Another question I recently received was: “I am young and don’t have a lot of money to build a collection. What can an expert like you tell me about finding art and for filling my space until my collection is bigger?”
One can learn to collect at any price point. For those of you who do not have a real art buying budget there are some ways that you can begin to collect pieces or objects that you enjoy — think of it as practicing with something you can afford.
One idea is to pick a topic that you like, such as bicycles, and start a collection of images depicting bicycles. Look on the internet and at flea markets for old cycling images, photographs, vintage bicycle advertisements or reproductions of vintage posters employing the bicycle motif.
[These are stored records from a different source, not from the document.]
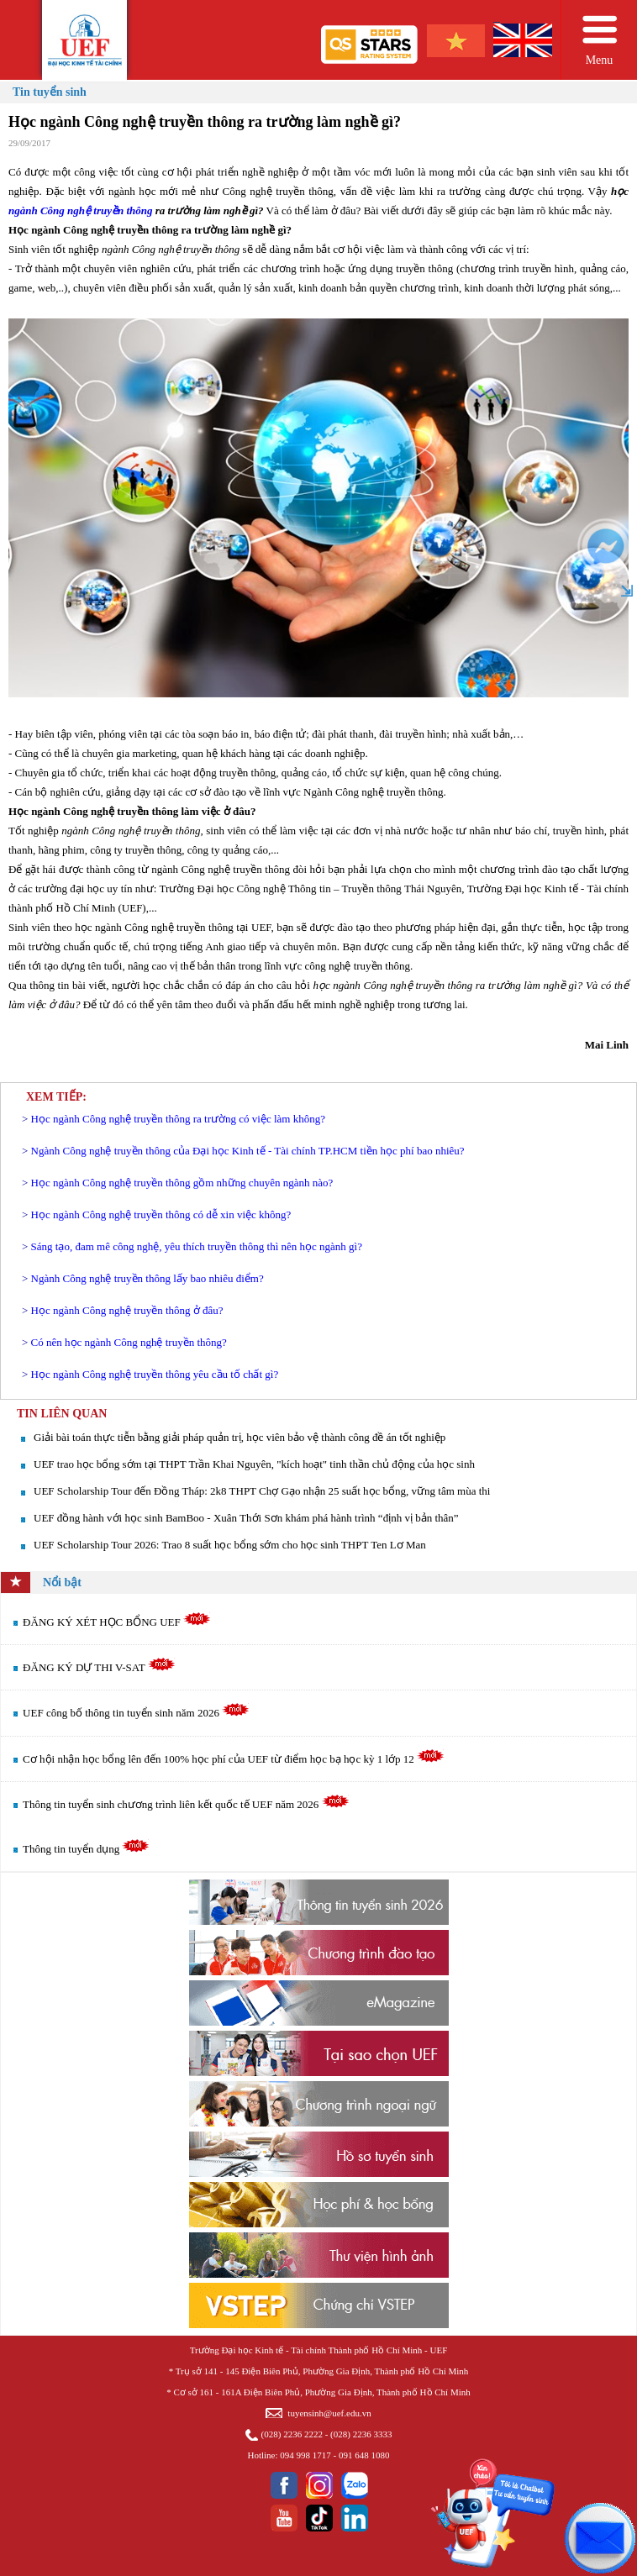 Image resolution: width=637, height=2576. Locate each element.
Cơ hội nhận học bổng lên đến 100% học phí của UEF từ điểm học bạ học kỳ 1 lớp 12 (234, 1759)
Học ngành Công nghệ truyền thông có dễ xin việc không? (161, 1214)
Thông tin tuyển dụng (86, 1849)
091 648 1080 (364, 2455)
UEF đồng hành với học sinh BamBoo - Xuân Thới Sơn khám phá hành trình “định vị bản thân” (246, 1517)
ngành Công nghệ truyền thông (80, 210)
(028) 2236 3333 (361, 2434)
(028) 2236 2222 (292, 2434)
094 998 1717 (305, 2455)
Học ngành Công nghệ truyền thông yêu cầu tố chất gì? (155, 1374)
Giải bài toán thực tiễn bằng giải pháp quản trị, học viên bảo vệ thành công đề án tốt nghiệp (239, 1437)
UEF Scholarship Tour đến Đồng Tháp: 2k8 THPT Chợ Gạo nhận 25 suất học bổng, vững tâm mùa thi (262, 1491)
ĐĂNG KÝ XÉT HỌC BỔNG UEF (117, 1622)
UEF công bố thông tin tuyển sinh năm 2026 (136, 1712)
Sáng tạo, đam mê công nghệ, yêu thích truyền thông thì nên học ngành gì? (196, 1246)
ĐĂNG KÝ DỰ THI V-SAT (99, 1667)
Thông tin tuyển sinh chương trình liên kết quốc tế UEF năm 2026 (186, 1804)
You should be able to find all sorts of things to purchase within a reasonable budget. Head to an art supplies shop to find ready made frames and mats to save yourself the expense of custom frames for inexpenive items.
In addition to practicing how to collect, there are some other things you can do as space fillers that are visually pleasing as well. One great and inexpensive idea is to buy a nice quality calendar such a those published by Cavallini and frame and mat them nicely to hang in groups around your space. You can also buy vintage postcards and maps of a place that means something to you and frame them up as discussed above. All you will need to do is hang them in an interesting way, and there you have some great wall hangings. Finally, fabric wall hangings are another fantastic way to go. You can get them in a variety of sizes and they are colorful yet inexpensive.
Another one of my favorite tricks is to purchase a series of botanical prints which came out of old botanical studies books. A group of these framed all the same way and hung in a large group can fill a large wall, even though the prints themselves are small. I bought a set of nine William Morris egg prints on eBay a few years ago for $39 (the same ones I now see at art fairs for $200 per piece!). I framed them in very simple ready-made contemporary mats and frames and hung all nine together on a wall (three rows of three), and my little prints now make a very large statement.
In a few years you might be ready to move on to begin a more traditional “art collection” with paintings, photographs or sculptures but you will have probbly learned how to look at and gather (i.e. collect) via your starter collections.
You could also start your own fine art collection, when you get to that point, by collecting something like prints which tend to be a good foray into the art market. Some auction houses have print auctions in which they sell lower-priced prints by well-known artists, and you really would be surprised at what/who you can afford to buy. Prints range in style from very traditional to very abstract and contemporary. Chances are that if you do a lot of looking you will find something you like. (Don’t forget, you can often bid on-line, but it is always best to inspect the item you wish to buy in person if you can.)
No matter how much money you have (or don’t have) to spend on art, there is something personal and unique about a collection that often tells a lot about the person who compiled it.